- Born: c. 1983
- Known for: activism against Boeung Kak development, 2012 imprisonment

= Yorm Bopha =

Yorm Bopha (Khmer: យ៉ម បុប្ផា, born c. 1983) is a Cambodian land rights activist noted for her opposition to development around Boeung Kak lake. She was sentenced to three years' imprisonment for "intentional violence with aggravating circumstances" on 27 December 2012, leading several human rights groups to protest on her behalf.

== Boeung Kak project ==
In 2007, Shukaku, a company owned by a senator of the Cambodian People's Party, won a 99-year lease to develop the area around the lake. Developers began pumping sand into the lake, and in 2011, a BBC reporter described what was once Phnom Penh's biggest lake as having shrunk to "little more than a puddle". According to Amnesty International, more than 20,000 residents were displaced by the development, while benefiting only the senator and the company he owns. In 2011, the World Bank suspended aid to Cambodia until the situation was resolved.

Yorm Bopha was active in protests supporting residents' land rights. In 2012, she led a campaign for the freedom of thirteen women sentenced to prison for their role in one of the protests.

== 2012 and 2016 unjust convictions ==
On 28 December 2012, Yorm Bopha was convicted of "intentional violence with aggravating circumstances", following an incident in August of that year in which she allegedly assaulted two taxi drivers. She was arrested without arrest warrants, presentation of charges, and names of plaintiffs. She was convicted even if the initial people who said that she 'may be' the person who assaulted two taxi drivers, eventually confirmed that Bopha was not the assailant. Riot police surrounded the courthouse as she was sentenced, using electric batons to hold back protestors. Yorm Bopha later protested the judgement, saying, "This is injustice in the money-and-dollar society." Ou Virak, president of the Cambodian Center for Human Rights, stated, "I think with this case the court is trying to stop land protests."

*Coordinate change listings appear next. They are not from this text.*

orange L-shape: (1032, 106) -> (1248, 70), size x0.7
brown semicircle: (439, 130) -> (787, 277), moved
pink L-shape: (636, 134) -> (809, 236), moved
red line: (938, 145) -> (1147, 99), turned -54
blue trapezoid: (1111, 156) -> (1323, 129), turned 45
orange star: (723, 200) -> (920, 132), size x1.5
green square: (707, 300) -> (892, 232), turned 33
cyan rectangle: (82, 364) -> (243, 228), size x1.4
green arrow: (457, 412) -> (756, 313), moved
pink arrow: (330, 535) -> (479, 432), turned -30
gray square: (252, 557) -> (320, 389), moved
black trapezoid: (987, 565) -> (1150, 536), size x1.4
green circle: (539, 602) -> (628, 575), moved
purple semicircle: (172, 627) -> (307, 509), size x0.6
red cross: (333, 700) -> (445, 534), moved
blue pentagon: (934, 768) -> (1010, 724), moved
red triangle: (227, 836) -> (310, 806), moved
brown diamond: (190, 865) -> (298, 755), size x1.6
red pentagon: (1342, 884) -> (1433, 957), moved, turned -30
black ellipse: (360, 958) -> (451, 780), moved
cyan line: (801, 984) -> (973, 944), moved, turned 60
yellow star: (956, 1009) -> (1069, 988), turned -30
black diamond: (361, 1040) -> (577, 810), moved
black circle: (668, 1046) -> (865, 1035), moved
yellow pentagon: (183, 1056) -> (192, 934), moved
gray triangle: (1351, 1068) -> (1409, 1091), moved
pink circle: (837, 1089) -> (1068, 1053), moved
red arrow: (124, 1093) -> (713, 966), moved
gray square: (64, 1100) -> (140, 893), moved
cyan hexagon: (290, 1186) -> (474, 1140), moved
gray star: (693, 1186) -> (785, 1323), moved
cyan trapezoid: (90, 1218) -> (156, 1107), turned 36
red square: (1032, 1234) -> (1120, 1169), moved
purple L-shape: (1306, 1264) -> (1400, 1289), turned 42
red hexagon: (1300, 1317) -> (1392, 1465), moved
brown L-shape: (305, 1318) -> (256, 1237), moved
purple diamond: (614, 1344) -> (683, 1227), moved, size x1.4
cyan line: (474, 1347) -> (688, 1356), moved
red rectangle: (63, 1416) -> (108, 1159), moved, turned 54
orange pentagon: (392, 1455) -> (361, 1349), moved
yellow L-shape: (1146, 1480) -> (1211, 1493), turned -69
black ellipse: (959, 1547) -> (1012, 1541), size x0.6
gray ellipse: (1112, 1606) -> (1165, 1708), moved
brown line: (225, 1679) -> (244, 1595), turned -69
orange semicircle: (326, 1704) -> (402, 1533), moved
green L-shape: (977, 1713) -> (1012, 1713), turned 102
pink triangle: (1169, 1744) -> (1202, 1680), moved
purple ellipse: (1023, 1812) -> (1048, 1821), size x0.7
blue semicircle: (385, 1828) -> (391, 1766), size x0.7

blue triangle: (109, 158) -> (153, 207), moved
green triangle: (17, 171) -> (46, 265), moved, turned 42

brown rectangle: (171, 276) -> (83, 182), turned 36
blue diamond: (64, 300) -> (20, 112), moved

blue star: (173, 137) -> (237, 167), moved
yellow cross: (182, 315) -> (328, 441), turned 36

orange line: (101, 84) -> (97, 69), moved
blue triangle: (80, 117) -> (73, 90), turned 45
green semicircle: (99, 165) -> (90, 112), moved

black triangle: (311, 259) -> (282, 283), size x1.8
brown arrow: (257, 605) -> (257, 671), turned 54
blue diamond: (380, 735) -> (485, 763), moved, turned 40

Amnesty International called the charges "fabricated", designated her and fellow convicted activist Tim Sakmony as prisoners of conscience, and stated that the two were "being persecuted purely for their work defending the rights of those in their communities who have lost their houses through forced evictions". The World Organisation Against Torture and the International Federation for Human Rights released a joint statement calling for the pair's "immediate and unconditional release and the lift of pending charges, as their detention and judicial harassment seem to merely aim at obstructing their human rights activities and appear to be a result of them exercising their right to freedoms of expression and association".

On March 8, 2014, Bopha made a historic interview during Women's Day, saying, "I want to push Cambodian women to speak the truth. Because if we don't speak, no one will know about our problems and no one can help us. Being a vocal person I face a lot of risks, such as being murdered, or jailed, and other risks too - but these do not discourage me." On December 1, 2014, the International Federation of Human Rights released a documentary regarding the unfair imprisonment of Yorm Bopha. The documentary was highly criticized by the Cambodian government led by Hun Sen.

On June 28, 2016, Bopha was once again sentenced to three years in prison, for the same offenses that were already cleared in 2013. She was also ordered to pay the victims 10 million riel (about $2,500). No reasoning was provided in court for the verdict. Additionally, Bopha's ex-husband, Lous Sakhon, also was ordered to pay 10 million riel. E Sophors, president of the motodop group the Cambodia Confederation Development Association, said the ruling was “justice”. Environmental activist Chum Hout said, “The court in Cambodia always suppresses those who are outstanding activists, just like in the Yorm Bopha case and the three environmental activists in Koh Kong.”

== Personal life ==
Yorm Bopha was formerly married to co-activist Lours Sakhorn.